Visiting Two Sisters in Christ at Langata Women’s Prison
When we pull up to the entrance, we’re met with concrete barriers and formidable guards brandishing AK47s. We brandish our usual smiles and greetings as we pile into the one room building of emotionless faces, waiting.
Signing in the book and waiting, presenting our IDs, having their gifts poked, prodded, opened. Then waiting some more. Once we’ve told the stern looking female officers that we’re with the church only one of us has to sign the book. In exchange a handful of visitor badges are given to us.
Badges on and back in the vehicle, we maneuver through the concrete barriers and armed guards. We offer smiles, greetings and a “We are going to remand. Yes, we know the way.”
15 foot high steel gates open and close behind us. We park near the Remand building, stashing our purses, phones, and other belongings in hiding places within the soon to be locked vehicle. The Remand building is home to those who have been arrested but not yet been giving a trial. Many have lived there for years.
We wait to be summoned. We pray for God to lead, guide, and direct us. We want to express his Love, Joy, Forgiveness, Grace, and Hope – not condemnation, resignation, fire and brimstone.
Eventually the chaplain and her co-worker arrive. They call through a hole in the wide wood door, reinforced with steel bars. The lock is slid open, and soundlessly the door swings into the dark interior. We walk through, and the door clangs closed and locked behind us.
“What do you have? No phones, no cameras, no scarves.”
We hold up Bibles and one piece of paper with notes. An emotionless nod from the chaplain. We cautiously follow Chaplain Margaret through the short, dark hallway into a sunny, open courtyard of cement, corrugated metal, and barbed wire.
Breanna with the ladies from church before a prison visit
They’re singing worship songs in Swahili in their straight gray or striped black and white calf length dresses, with socks and flip-flop sandals on their feet. Some wear orange vests over their dresses. During a previous visit I learned that the prisoners in orange suffer some form of mental illness. “If I resided here, I’d be in orange too,” I think to myself.
They clap and sway and harmonize like angels. Most eyes are closed – a temporary escape from these four concrete walls, barbed wire, and bars that keep them from family, friends, their own children and freedom.
A row of plastic chairs sits facing the singers and we’re escorted to these seats of honor for the free that come in, preach and leave.
I hate the seats of honor. What sets me apart from them? From the stories I’ve heard, I don’t believe many of these women are truly guilty, much less convicted. Yet here they stay, awaiting justice, kept from caring for the ones they love for days, months, and years.
We’re introduced and each of us stand, share our names and a quick greeting.

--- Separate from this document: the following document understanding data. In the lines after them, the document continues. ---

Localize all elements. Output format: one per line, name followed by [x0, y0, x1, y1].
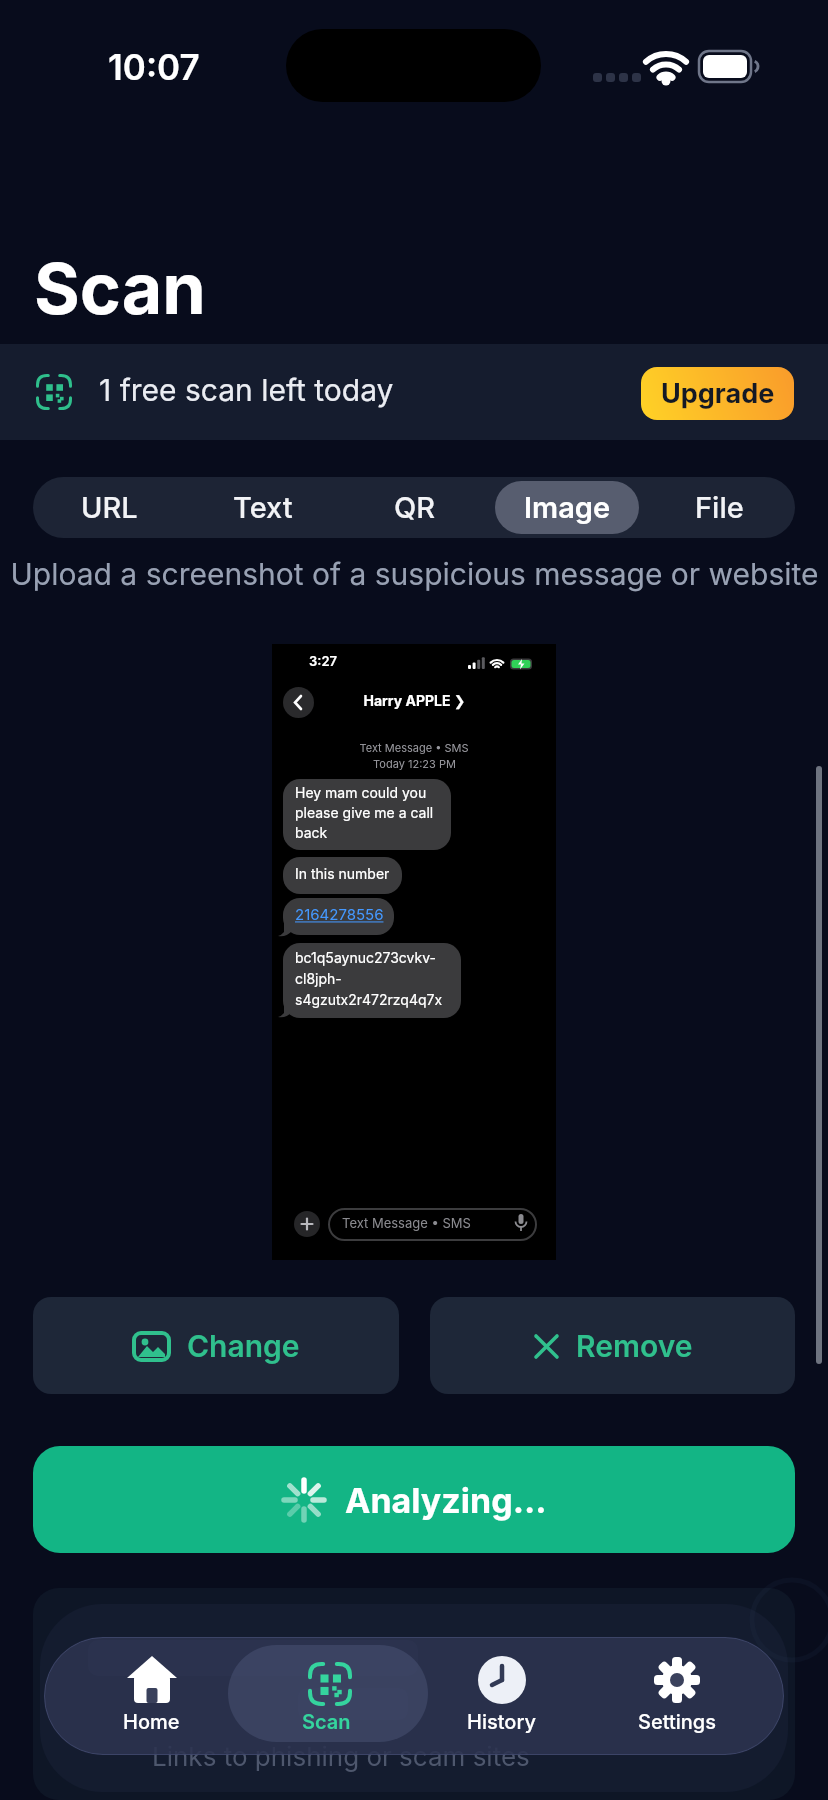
staticText: QR: [394, 490, 436, 525]
staticText: Text Message • SMS: [342, 1215, 471, 1231]
button[interactable]: Text: [186, 477, 339, 538]
staticText: Settings: [638, 1710, 716, 1734]
staticText: Home: [123, 1710, 180, 1734]
button[interactable]: Analyzing...: [33, 1446, 795, 1553]
button[interactable]: File: [643, 477, 795, 538]
button[interactable]: QR: [339, 477, 491, 538]
staticText: Text Message • SMS: [359, 741, 469, 754]
button[interactable]: Upgrade: [641, 367, 794, 420]
button[interactable]: Scan: [239, 1637, 414, 1755]
staticText: Hey mam could you please give me a call …: [295, 784, 434, 841]
button[interactable]: Remove: [430, 1297, 795, 1394]
staticText: Upload a screenshot of a suspicious mess…: [10, 556, 819, 592]
staticText: Analyzing...: [345, 1480, 547, 1521]
button[interactable]: Settings: [589, 1637, 764, 1755]
staticText: Text: [233, 490, 293, 525]
staticText: 2164278556: [295, 905, 384, 923]
staticText: Scan: [302, 1710, 351, 1734]
staticText: Harry APPLE ❯: [363, 692, 466, 709]
button[interactable]: Home: [64, 1637, 239, 1755]
staticText: bc1q5aynuc273cvkv- cl8jph- s4gzutx2r472r…: [295, 949, 443, 1008]
staticText: Links to phishing or scam sites: [152, 1741, 530, 1772]
button[interactable]: Image: [491, 477, 643, 538]
staticText: In this number: [295, 865, 390, 882]
staticText: Today 12:23 PM: [373, 757, 456, 770]
button[interactable]: Change: [33, 1297, 399, 1394]
staticText: URL: [81, 490, 138, 525]
staticText: History: [467, 1710, 536, 1734]
staticText: Scan: [34, 246, 206, 331]
staticText: 3:27: [309, 653, 338, 669]
staticText: 1 free scan left today: [99, 372, 394, 408]
staticText: File: [695, 490, 744, 525]
staticText: Remove: [576, 1328, 693, 1364]
staticText: Change: [187, 1328, 300, 1364]
staticText: Image: [524, 490, 611, 525]
staticText: 10:07: [108, 46, 200, 88]
button[interactable]: History: [414, 1637, 589, 1755]
staticText: Upgrade: [661, 377, 775, 410]
button[interactable]: URL: [33, 477, 186, 538]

One of us will share a testimony and then we’ll pray together and anyone that wants will pray for her one on one.
The uniform is either straight gray or a striped black and white dress. Some where orange, which I learned during a previous visit means they suffer from some form of mental illness.
I wink & smile at the two precious sisters that brought me here. I slip out of my plastic chair to whisper greetings and updates they can understand. I translate for the testimony, but they nearly vibrate in impatience. They just want to talk and be understood in their own language.
At the closing prayer, my hands are clasped and cheeks are kissed. I am hugged. Often we cry and pray. I give them an index card with a few Spanish verses bursting with hope.
They’re far, far from home – imprisoned in a country they only planned to visit for an exotic vacation. Manipulated or tricked? They are trapped and held here. And they wait. With every visit, there’s a new court date to pray for – pray that the lawyer, the translator, and the witnesses will actually show up. There will be answers. How long?
I met them at their 3rd and 4th months in remand. Now they’ve both been there over a year – waiting on answers and a guilty or innocent verdict.
“I’ll pray for you everyday. I’ll visit. I’ll pray on your court date.” What else can I possibly do?
That could never be me, right? Or could it? Everyone fails, makes one bad choice and crosses the invisible line or comes face to face with injustice.
Breanna prays over a prison guard at a church sponsored event in 2010
The rule of law here sometimes feels more like a game of cat and mouse. We’ve been escorted to the police station many times for infractions such as an illegal turn that was not marked, or being in the wrong lane when the lanes are not even painted. Most taxi drivers expertly scan roadside bushes, checking for police men on the ready to pull over motorists for obscure offenses. We’ve heard several testimonies of night guards framed and arrested for crimes they had no idea had even occured. The International Justice Mission estimates that low income young adults in Kenya are more likely to be killed by police than by law breakers.
Like all corners of the world, I know that justice is not perfect here, nor is it anywhere. I know that my Lord promises to “one day judge the world with justice, and rule the nations with fairness” (Psalms 9). In the meantime, I look forward to the weekly moments I can share with these sweet sisters in the family of God, encouraging them and hopefully letting glimmers of God’s love shine into their now bleak world.